Top of DATA EXTRACTS

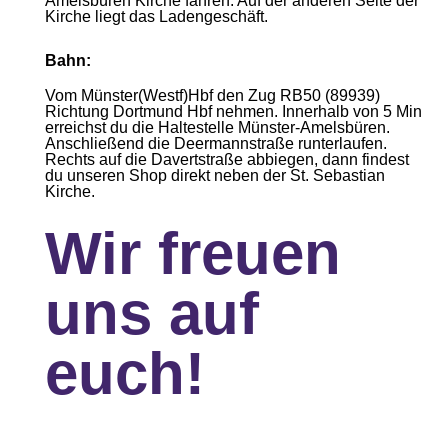
Amelsbüren Kirche fahren. Auf der anderen Seite der
Kirche liegt das Ladengeschäft.
Bahn:
Vom Münster(Westf)Hbf den Zug RB50 (89939)
Richtung Dortmund Hbf nehmen. Innerhalb von 5 Min
erreichst du die Haltestelle Münster-Amelsbüren.
Anschließend die Deermannstraße runterlaufen.
Rechts auf die Davertstraße abbiegen, dann findest
du unseren Shop direkt neben der St. Sebastian
Kirche.
Wir freuen
uns auf
euch!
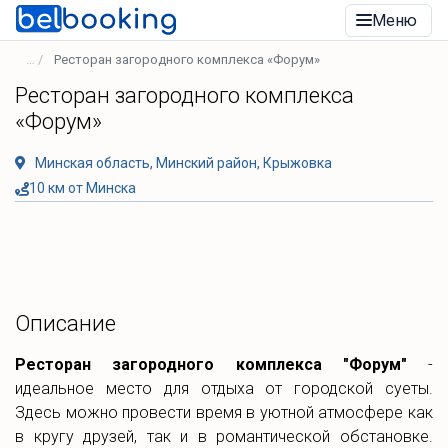
Меню
Ресторан загородного комплекса «Форум»
Ресторан загородного комплекса
«Форум»
Минская область, Минский район, Крыжовка
10 км от Минска
Описание
Ресторан загородного комплекса "Форум"
-
идеальное место для отдыха от городской суеты.
Здесь можно провести время в уютной атмосфере как
в кругу друзей, так и в романтической обстановке.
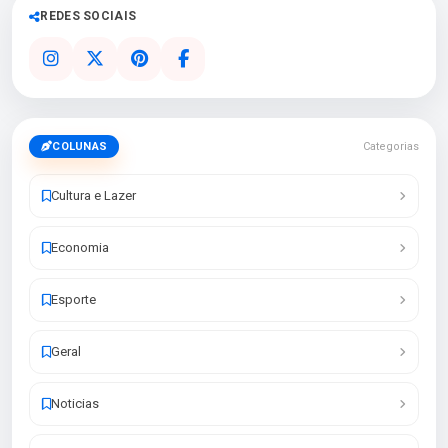
REDES SOCIAIS
COLUNAS
Categorias
Cultura e Lazer
Economia
Esporte
Geral
Noticias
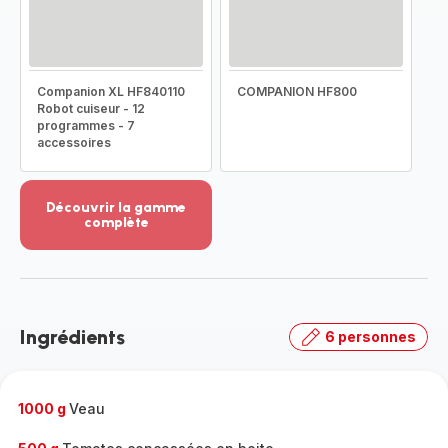
Companion XL HF840110
COMPANION HF800
Robot cuiseur - 12
programmes - 7
accessoires
Découvrir la gamme
complète
Voir
plus...
-
Découvrir
la
Ingrédients
6 personnes
gamme
complète
-
1000 g
Veau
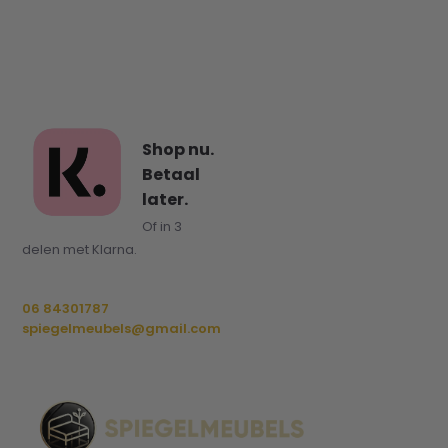
Shop nu.
Betaal
later.
Of in 3
delen met Klarna.
06 84301787
spiegelmeubels@gmail.com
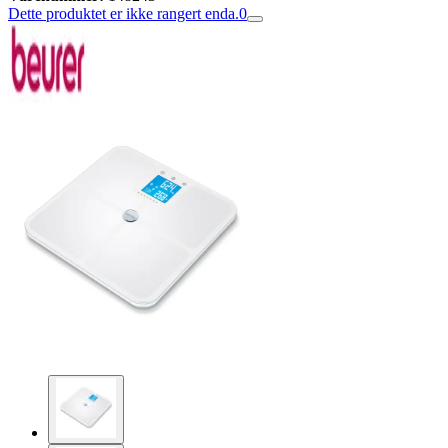
Dette produktet er ikke rangert enda.
0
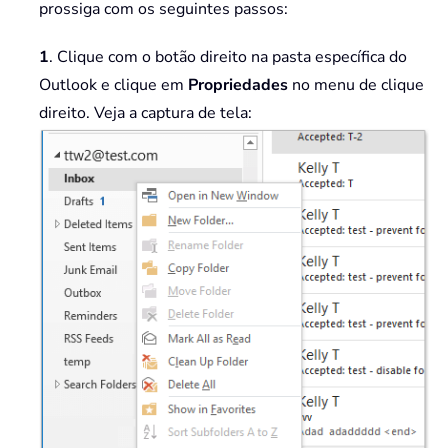
prossiga com os seguintes passos:
1
. Clique com o botão direito na pasta específica do
Outlook e clique em
Propriedades
no menu de clique
direito. Veja a captura de tela:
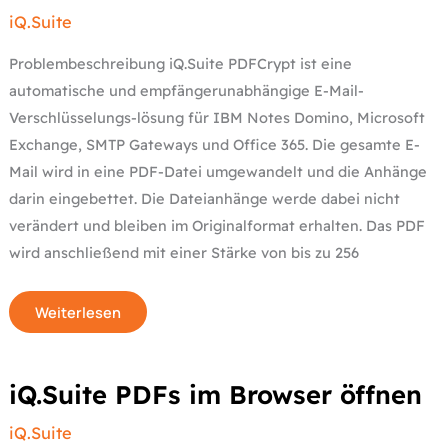
iQ.Suite
Problembeschreibung iQ.Suite PDFCrypt ist eine
automatische und empfängerunabhängige E-Mail-
Verschlüsselungs-lösung für IBM Notes Domino, Microsoft
Exchange, SMTP Gateways und Office 365. Die gesamte E-
Mail wird in eine PDF-Datei umgewandelt und die Anhänge
darin eingebettet. Die Dateianhänge werde dabei nicht
verändert und bleiben im Originalformat erhalten. Das PDF
wird anschließend mit einer Stärke von bis zu 256
Weiterlesen
iQ.Suite
iQ.Suite PDFs im Browser öffnen
PDFs
im
Browser
iQ.Suite
öffnen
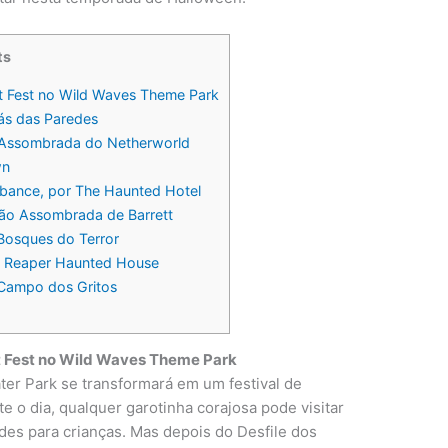
ts
t Fest no Wild Waves Theme Park
trás das Paredes
 Assombrada do Netherworld
wn
urbance, por The Haunted Hotel
ão Assombrada de Barrett
Bosques do Terror
he Reaper Haunted House
 Campo dos Gritos
t Fest no Wild Waves Theme Park
er Park se transformará em um festival de
e o dia, qualquer garotinha corajosa pode visitar
ades para crianças. Mas depois do Desfile dos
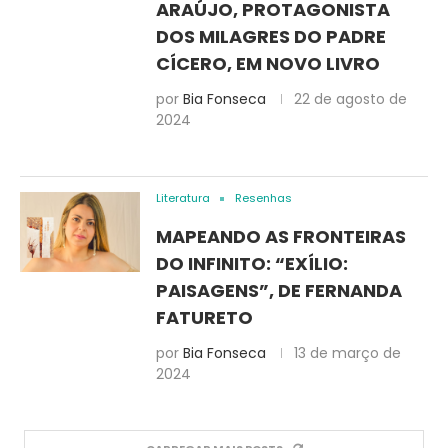
ARAÚJO, PROTAGONISTA
DOS MILAGRES DO PADRE
CÍCERO, EM NOVO LIVRO
por
Bia Fonseca
22 de agosto de
2024
Literatura
Resenhas
MAPEANDO AS FRONTEIRAS
DO INFINITO: “EXÍLIO:
PAISAGENS”, DE FERNANDA
FATURETO
por
Bia Fonseca
13 de março de
2024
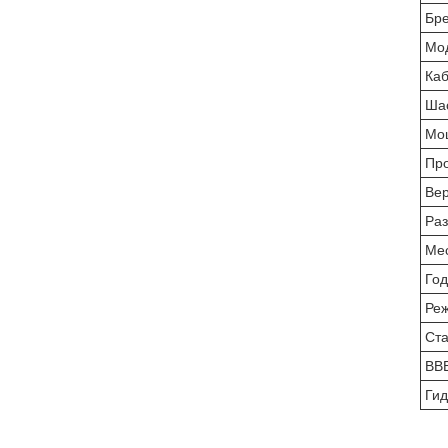
Бр
Мо
Ка
Ша
Мощ
Про
Вер
Раз
Ме
Год
Ре
Ста
ВВВ
Гид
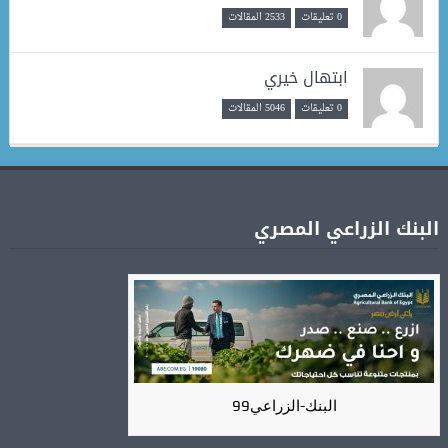
0 تعليقات
2533 المقالات
ابتهال خيري
0 تعليقات
5046 المقالات
البنك الزراعي المصري
البنك-الزراعي99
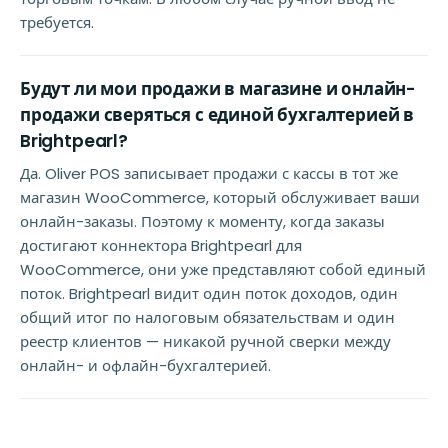
требуется.
Будут ли мои продажи в магазине и онлайн-
продажи сверяться с единой бухгалтерией в
Brightpearl?
Да. Oliver POS записывает продажи с кассы в тот же
магазин WooCommerce, который обслуживает ваши
онлайн-заказы. Поэтому к моменту, когда заказы
достигают коннектора Brightpearl для
WooCommerce, они уже представляют собой единый
поток. Brightpearl видит один поток доходов, один
общий итог по налоговым обязательствам и один
реестр клиентов — никакой ручной сверки между
онлайн- и офлайн-бухгалтерией.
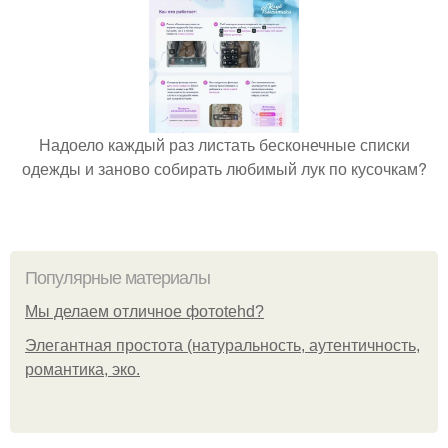
Надоело каждый раз листать бесконечные списки
одежды и заново собирать любимый лук по кусочкам?
Популярные материалы
Мы делаем отличное фотоtehd?
Элегантная простота (натуральность, аутентичность,
романтика, эко.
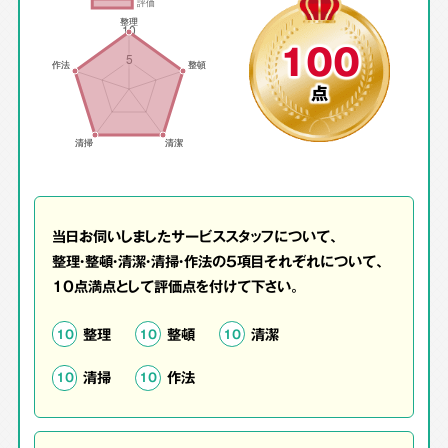
100
点
当日お伺いしましたサービススタッフについて、
整理・整頓・清潔・清掃・作法の5項目それぞれについて、
10点満点として評価点を付けて下さい。
整理
整頓
清潔
10
10
10
清掃
作法
10
10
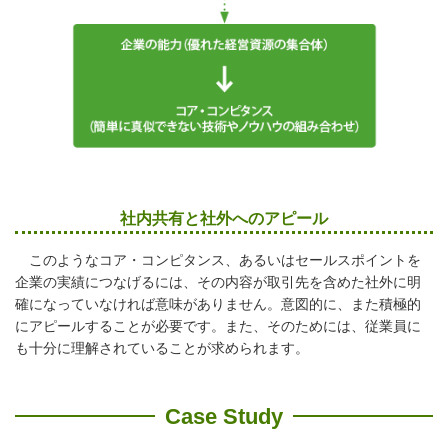
社内共有と社外へのアピール
このようなコア・コンピタンス、あるいはセールスポイントを
企業の実績につなげるには、その内容が取引先を含めた社外に明
確になっていなければ意味がありません。意図的に、また積極的
にアピールすることが必要です。また、そのためには、従業員に
も十分に理解されていることが求められます。
Case Study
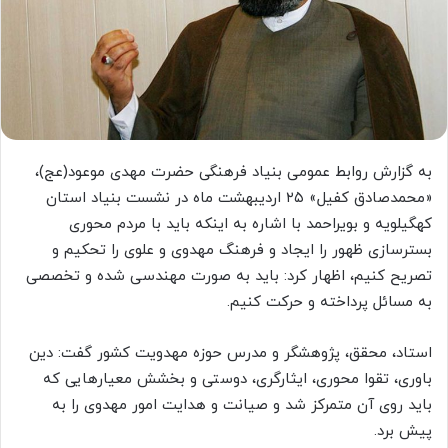
به گزارش روابط عمومی بنیاد فرهنگی حضرت مهدی موعود(عج)،
«محمدصادق کفیل» ۲۵ اردیبهشت ماه در نشست بنیاد استان
کهگیلویه و بویراحمد با اشاره به اینکه باید با مردم محوری
بسترسازی ظهور را ایجاد و فرهنگ مهدوی و علوی را تحکیم و
تصریح کنیم، اظهار کرد: باید به صورت مهندسی شده و تخصصی
به مسائل پرداخته و حرکت کنیم.
استاد، محقق، پژوهشگر و مدرس حوزه مهدویت کشور گفت: دین
باوری، تقوا محوری، ایثارگری، دوستی و بخشش معیارهایی که
باید روی آن متمرکز شد و صیانت و هدایت امور مهدوی را به
پیش برد.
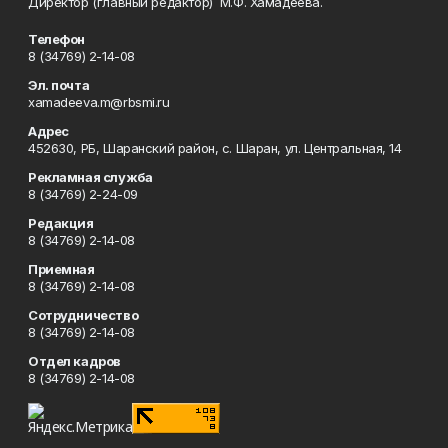
Директор (главный редактор) М.Ф. Хамадеева.
Телефон
8 (34769) 2-14-08
Эл. почта
xamadeeva.m@rbsmi.ru
Адрес
452630, РБ, Шаранский район, с. Шаран, ул. Центральная, 14
Рекламная служба
8 (34769) 2-24-09
Редакция
8 (34769) 2-14-08
Приемная
8 (34769) 2-14-08
Сотрудничество
8 (34769) 2-14-08
Отдел кадров
8 (34769) 2-14-08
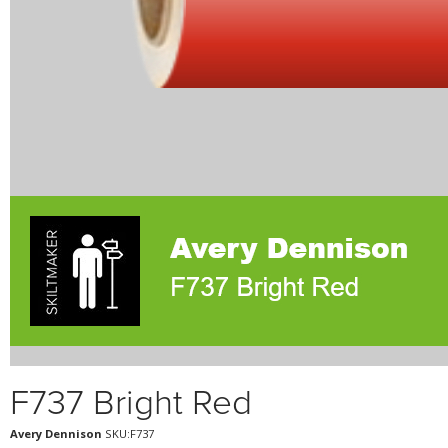
F737 Bright Red
Avery Dennison
SKU:F737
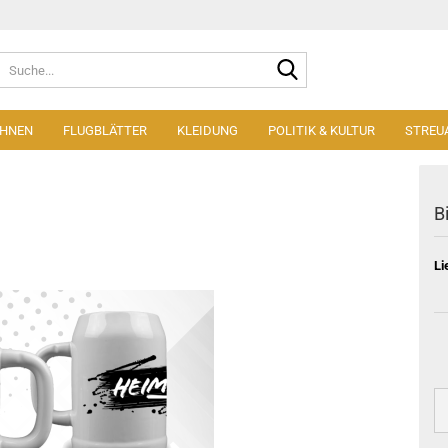
Suche...
AHNEN
FLUGBLÄTTER
KLEIDUNG
POLITIK & KULTUR
STREU
B
Li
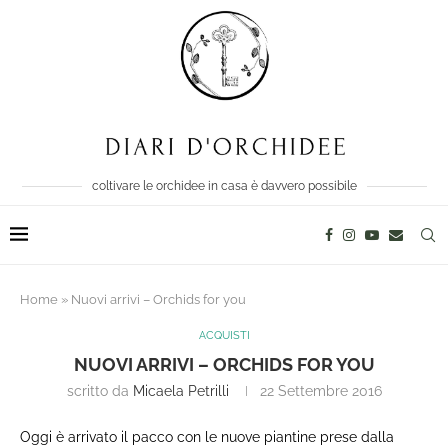
coltivare le orchidee in casa è davvero possibile
Home
»
Nuovi arrivi – Orchids for you
ACQUISTI
NUOVI ARRIVI – ORCHIDS FOR YOU
scritto da
Micaela Petrilli
22 Settembre 2016
Oggi è arrivato il pacco con le nuove piantine prese dalla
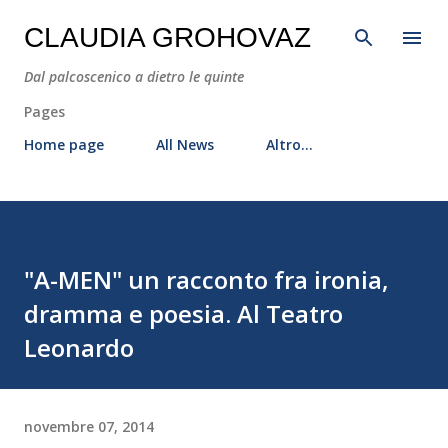
Passa ai contenuti principali
CLAUDIA GROHOVAZ
Dal palcoscenico a dietro le quinte
Pages
Home page
All News
Altro…
"A-MEN" un racconto fra ironia,
dramma e poesia. Al Teatro
Leonardo
novembre 07, 2014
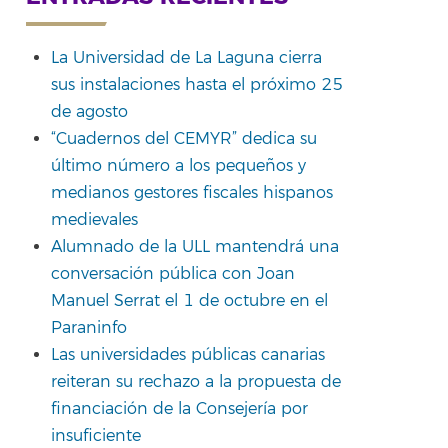
La Universidad de La Laguna cierra
sus instalaciones hasta el próximo 25
rtir
de agosto
“Cuadernos del CEMYR” dedica su
último número a los pequeños y
medianos gestores fiscales hispanos
medievales
Alumnado de la ULL mantendrá una
conversación pública con Joan
Manuel Serrat el 1 de octubre en el
Paraninfo
Las universidades públicas canarias
reiteran su rechazo a la propuesta de
financiación de la Consejería por
insuficiente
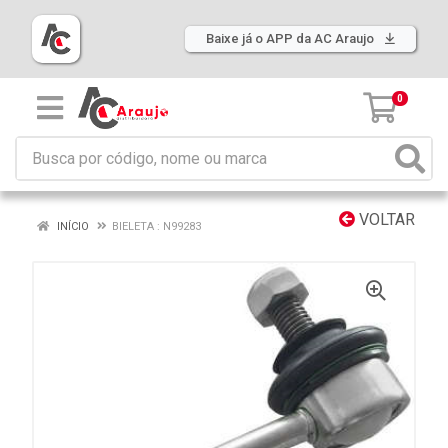
Baixe já o APP da AC Araujo
0
VOLTAR
INÍCIO
BIELETA : N99283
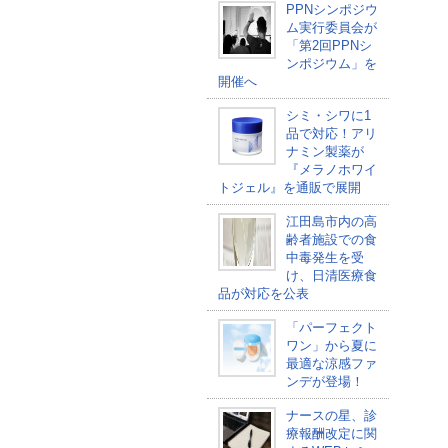
PPNシンポジウ
ム実行委員会が
「第2回PPNシ
ンポジウム」を
開催へ
シミ・シワに1
品で対応！アリ
ナミン製薬が
『メラノホワイ
トジェル』を通販で展開
江田島市内の高
齢者施設での食
中毒発生を受
け、日清医療食
品が対応を公表
「パーフェクト
ワン」から夏に
最適な涼感ファ
ンデが登場！
ナースの星、診
療報酬改定に関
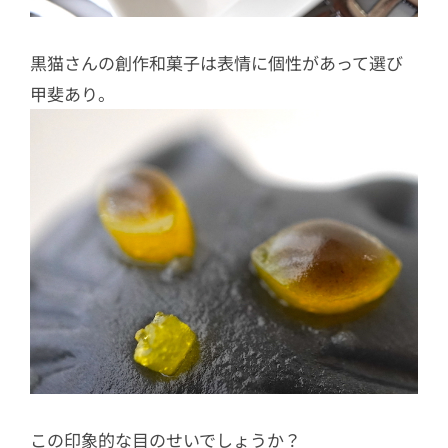
黒猫さんの創作和菓子は表情に個性があって選び
甲斐あり。
この印象的な目のせいでしょうか？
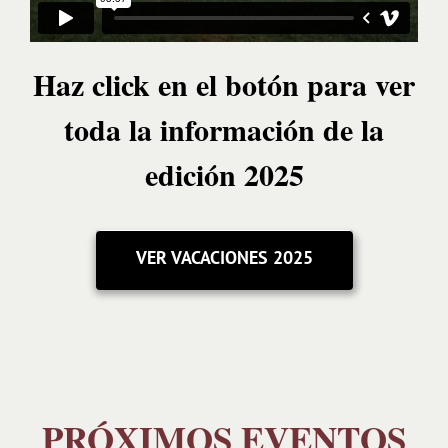
Haz click en el botón para ver
toda la información de la
edición 2025
VER VACACIONES 2025
PRÓXIMOS EVENTOS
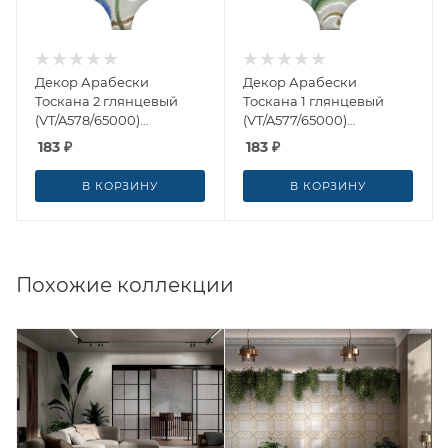
Декор Арабески
Декор Арабески
Тоскана 2 глянцевый
Тоскана 1 глянцевый
(VT/A578/65000)
(VT/A577/65000)
6.5x6.5x0.7 от Kerama
6.5x6.5x0.7 от Kerama
183
₽
183
₽
Marazzi (Россия)
Marazzi (Россия)
В КОРЗИНУ
В КОРЗИНУ
Похожие коллекции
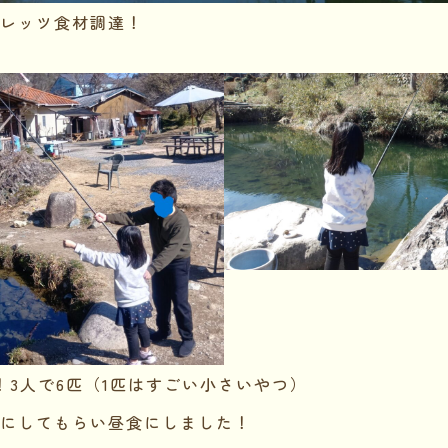
レッツ食材調達！
！3人で6匹（1匹はすごい小さいやつ）
にしてもらい昼食にしました！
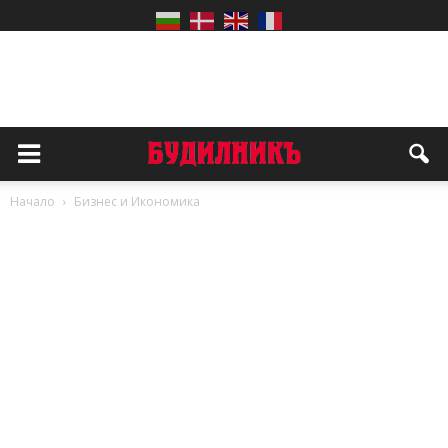
Начало
Бизнес и Икономика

Bottom of DATA EXTRACTS

What is the number of lines above that hold the string "Форум"? Answer with that number alone.

EXPECTED ANSWER — 3